The National Bus Strategy proposed (p.30) heavy promotion and marketing to familiarise non-users with their local buses [and] to demystify the service for non-users”.  The Covid pandemic has added a further challenge with the need now to remove the “avoid buses” health message and move towards a theme based on “using buses is good for your community, your health and the environment”.  ALBUM believes that bus operators would be strong local partners in a national, government-led campaign to change attitudes: as with many of the issues reviewed in this submission, this cannot be a “quick fix”.  We need to have a clearly articulated, simple message, delivered consistently over many election cycles so that the value of public transport and the steps that are being taken to improve the quality and availability of services is understood by users, non-users and – crucially – voters; without this, we are at the risk of populist “let’s take out the bus lanes” campaigning becoming more common.


  1. Decarbonisation of transport

Many ALBUM Members are involved in projects to develop low- and zero-carbon emission operations; the support from Government schemes that promote the development of innovative solutions is welcomed.  It is, however, not the main challenge.

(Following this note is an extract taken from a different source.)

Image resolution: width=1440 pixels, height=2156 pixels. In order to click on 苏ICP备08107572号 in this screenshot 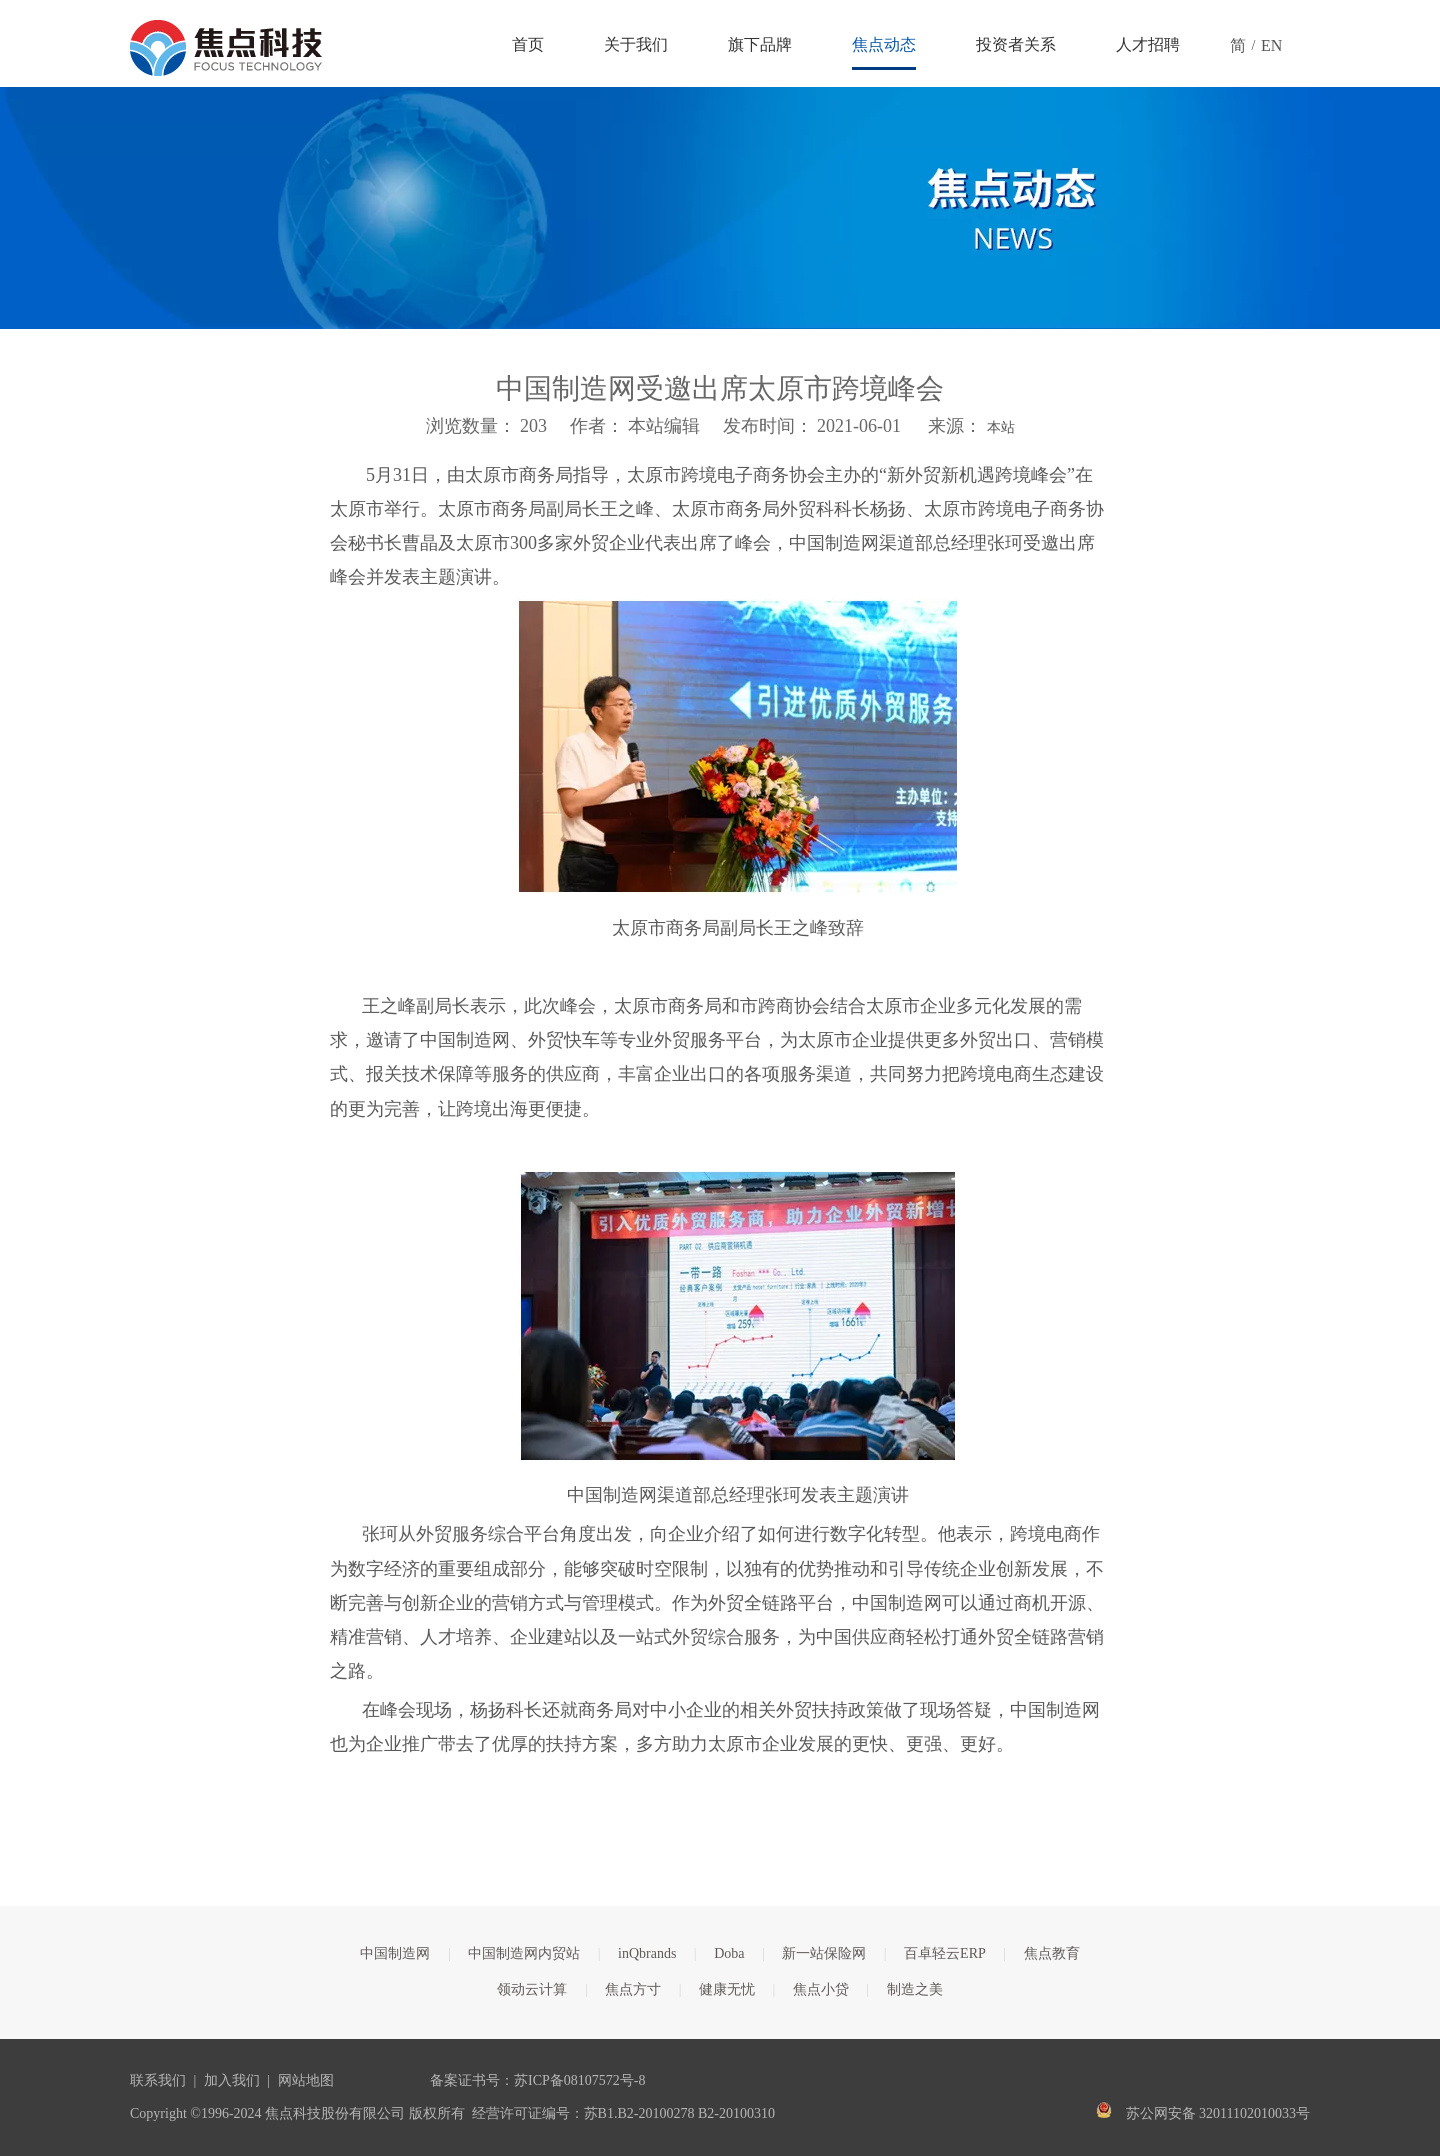 , I will do `click(574, 2080)`.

ALBUM believes that the central focus of any policy aimed at improving the environmental performance of transport should promote modal shift from the use of the private car to transport by train, tram and bus.  This requires a complex mix of measures that includes the availability of frequent, reliable, predictable and affordable public transport services with infrastructure that supports high quality for users and with access to reliable and simple information about mobility options.  As the National Bus Strategy proposes, we see making the bus the “transport of choice” (NBS, p9) as the key aim.  The bus operating industry is well-advanced in exploiting options such as electric and hydrogen vehicles, whose use will increase as technology progresses and costs fall.  Nevertheless, modal shift is the prize: more difficult to achieve but far more effective.


  1. Conclusion

ALBUM welcomes the opportunity to submit evidence to the Committee and would be happy to explain or develop further the points outlined here.